Write operations cannot execute at the same time as write operations.

By allowing an absolute minimum of concurrency control, it is possible to produce a significant increase in performance. The best performance increases are realized when many read operations occur from a relatively large number of threads, write operations are relatively infrequent, and only a small number of threads perform writes.

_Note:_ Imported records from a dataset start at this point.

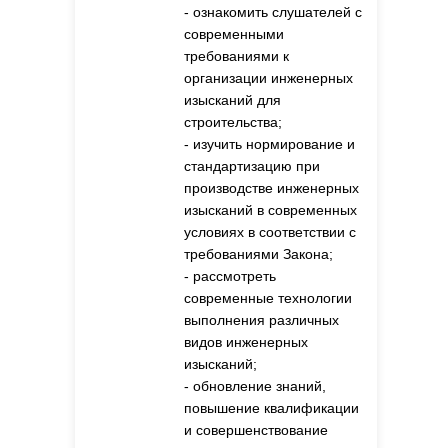
- ознакомить слушателей с
современными
требованиями к
организации инженерных
изысканий для
строительства;
- изучить нормирование и
стандартизацию при
производстве инженерных
изысканий в современных
условиях в соответствии с
требованиями Закона;
- рассмотреть
современные технологии
выполнения различных
видов инженерных
изысканий;
- обновление знаний,
повышение квалификации
и совершенствование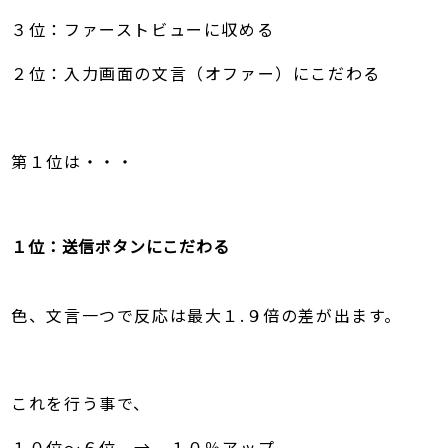
３位：ファーストビューに収める
２位：入力画面の文言（オファー）にこだわる
第１位は・・・
１位：送信ボタンにこだわる
色、文言一つで反応は最大１.９倍の差が出ます。
これを行う事で、
１０位〜６位 → １０％アップ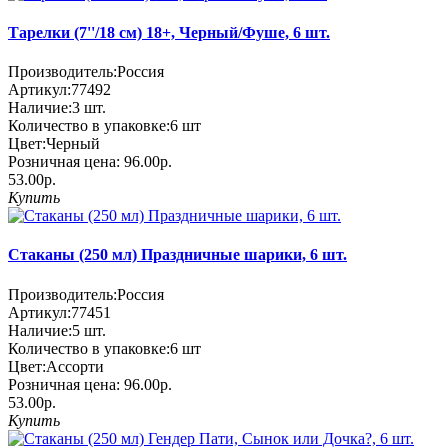
Тарелки (7''/18 см) 18+, Черный/Фуше, 6 шт.
Производитель:
Россия
Артикул:
77492
Наличие:
3
шт.
Количество в упаковке:
6 шт
Цвет:
Черный
Розничная цена:
96.00р.
53.00р.
Купить
Стаканы (250 мл) Праздничные шарики, 6 шт.
Производитель:
Россия
Артикул:
77451
Наличие:
5
шт.
Количество в упаковке:
6 шт
Цвет:
Ассорти
Розничная цена:
96.00р.
53.00р.
Купить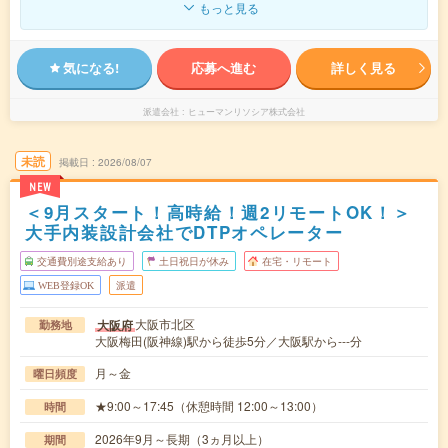
もっと見る
気になる!
応募へ進む
詳しく見る
派遣会社
ヒューマンリソシア株式会社
未読
掲載日
2026/08/07
NEW
＜9月スタート！高時給！週2リモートOK！＞
大手内装設計会社でDTPオペレーター
交通費別途支給あり
土日祝日が休み
在宅・リモート
WEB登録OK
派遣
大阪市北区
大阪府
勤務地
大阪梅田(阪神線)駅から徒歩5分／大阪駅から---分
月～金
曜日頻度
★9:00～17:45（休憩時間 12:00～13:00）
時間
2026年9月～長期（3ヵ月以上）
期間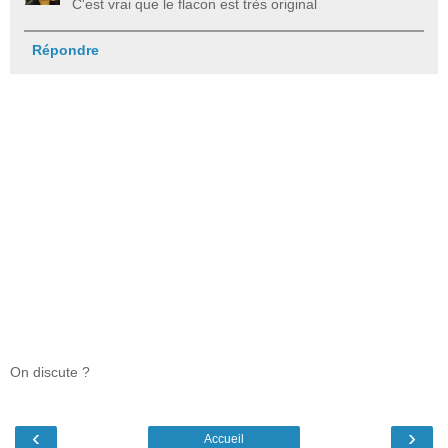
C'est vrai que le flacon est très original
Répondre
On discute ?
‹
›
Accueil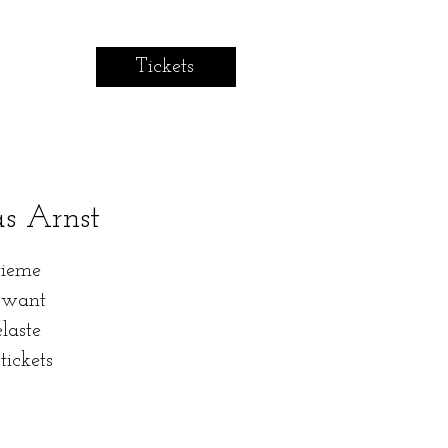
Tickets
as Arnst
tieme
l want
laste
ickets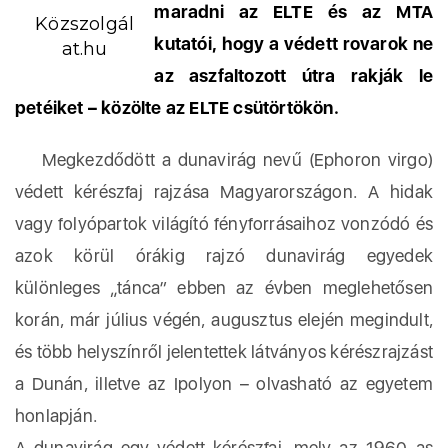
maradni az ELTE és az MTA
Közszolgál
kutatói, hogy a védett rovarok ne
at.hu
az aszfaltozott útra rakják le
petéiket – közölte az ELTE csütörtökön.
Megkezdődött a dunavirág nevű (Ephoron virgo)
védett kérészfaj rajzása Magyarországon. A hidak
vagy folyópartok világító fényforrásaihoz vonzódó és
azok körül órákig rajzó dunavirág egyedek
különleges „tánca” ebben az évben meglehetősen
korán, már július végén, augusztus elején megindult,
és több helyszínről jelentettek látványos kérészrajzást
a Dunán, illetve az Ipolyon – olvasható az egyetem
honlapján.
A dunavirág egy védett kérészfaj, mely az 1960-as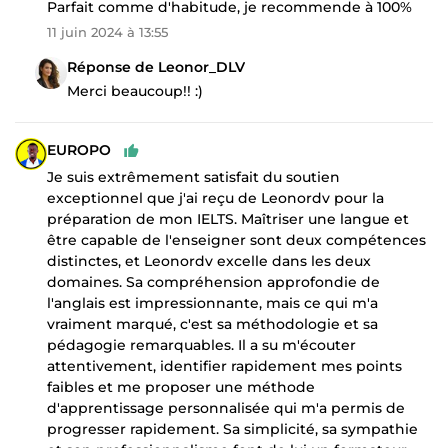
Parfait comme d'habitude, je recommende à 100%
11 juin 2024 à 13:55
Réponse de Leonor_DLV
Merci beaucoup!! :)
EUROPO
Je suis extrêmement satisfait du soutien
exceptionnel que j'ai reçu de Leonordv pour la
préparation de mon IELTS. Maîtriser une langue et
être capable de l'enseigner sont deux compétences
distinctes, et Leonordv excelle dans les deux
domaines. Sa compréhension approfondie de
l'anglais est impressionnante, mais ce qui m'a
vraiment marqué, c'est sa méthodologie et sa
pédagogie remarquables. Il a su m'écouter
attentivement, identifier rapidement mes points
faibles et me proposer une méthode
d'apprentissage personnalisée qui m'a permis de
progresser rapidement. Sa simplicité, sa sympathie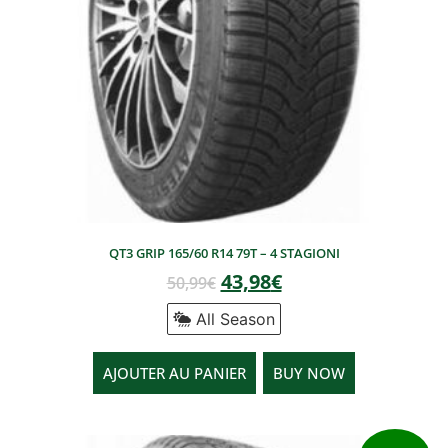
QT3 GRIP 165/60 R14 79T – 4 STAGIONI
43,98
€
50,99
€
All Season
AJOUTER AU PANIER
BUY NOW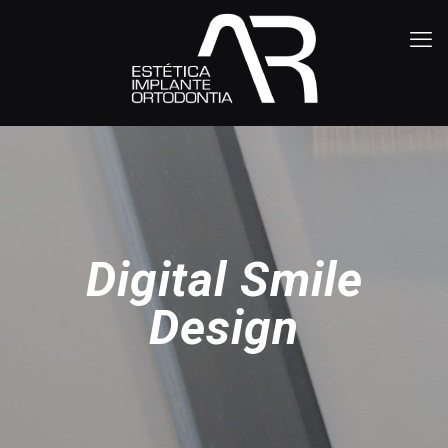
Digital Smile
Design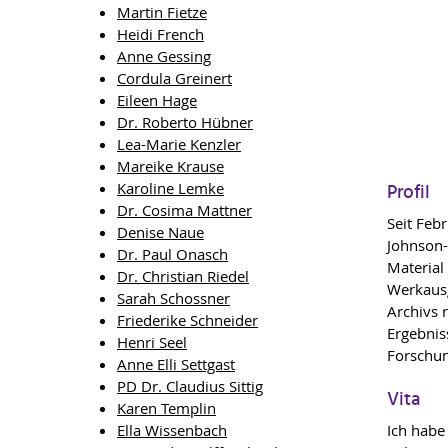
Martin Fietze
Heidi French
Anne Gessing
Cordula Greinert
Eileen Hage
Dr. Roberto Hübner
Lea-Marie Kenzler
Mareike Krause
Karoline Lemke
Profil
Dr. Cosima Mattner
Seit Feb
Denise Naue
Johnson-
Dr. Paul Onasch
Material
Dr. Christian Riedel
Werkausg
Sarah Schossner
Archivs 
Friederike Schneider
Ergebnis
Henri Seel
Forschun
Anne Elli Settgast
PD Dr. Claudius Sittig
Vita
Karen Templin
Ella Wissenbach
Ich habe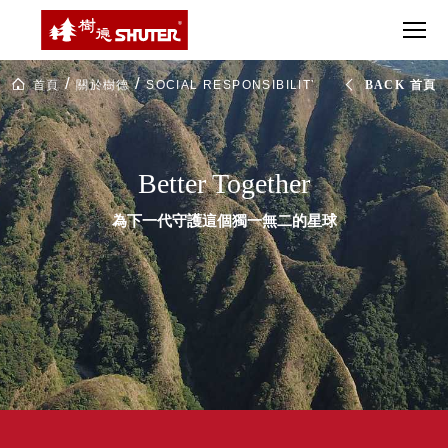
CT 專業重
間質感
SEE
Babbuza
MORE
型工具車
網美級
MILESTONE 樹
Dreamfactory|樹
德歷程
SCT-H不鏽
貨櫃屋
德收納學旅工場
SHUTER
鋼工具車
收納！
Social
首頁
關於樹德
SOCIAL RESPONSIBILITY 回饋社會
BACK 首頁
Responsibility
SWM-5不
居家收
NEWSPAPER 報紙
社
鏽鋼工作
納布置
會
MEDIA PRESS 多
責
桌
必備
媒體
任
HK 掛板配
Better Together
MAGAZINE 雜誌
件．洞洞
SOCIAL CARE 公
板配件
為下一代守護這個獨一無二的星球
益
超
HB 耐衝擊
AWARDS 獲獎榮耀
級
分類置物
玩
MILESTONE 逐夢
家
整理盒
腳步
MS-HB 快
取車
打
FO 掀開式
造
快取零物
CUSTOMIZED 樹
你
德客製
件分類盒
的
MS-FO 快
樂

These conditions hold in numerous real world situations. For example, the stock database for a company may contain a large number of items, and numerous reads may occur in order to calculate the availability of certain goods. However, the database is only updated when items are actually ordered or shipped. Similarly, membership records may be checked many times in order to find addresses, send out mailings and check subscriptions, but members join, leave or change their addresses relatively infrequently. The same holds in computing situations: master lists of global resources in a program may be read often, but written infrequently. The required level of concurrency control is provided by a primitive known as the Multiple Read Exclusive Write Synchronizer, henceforth referred to as an MREWS.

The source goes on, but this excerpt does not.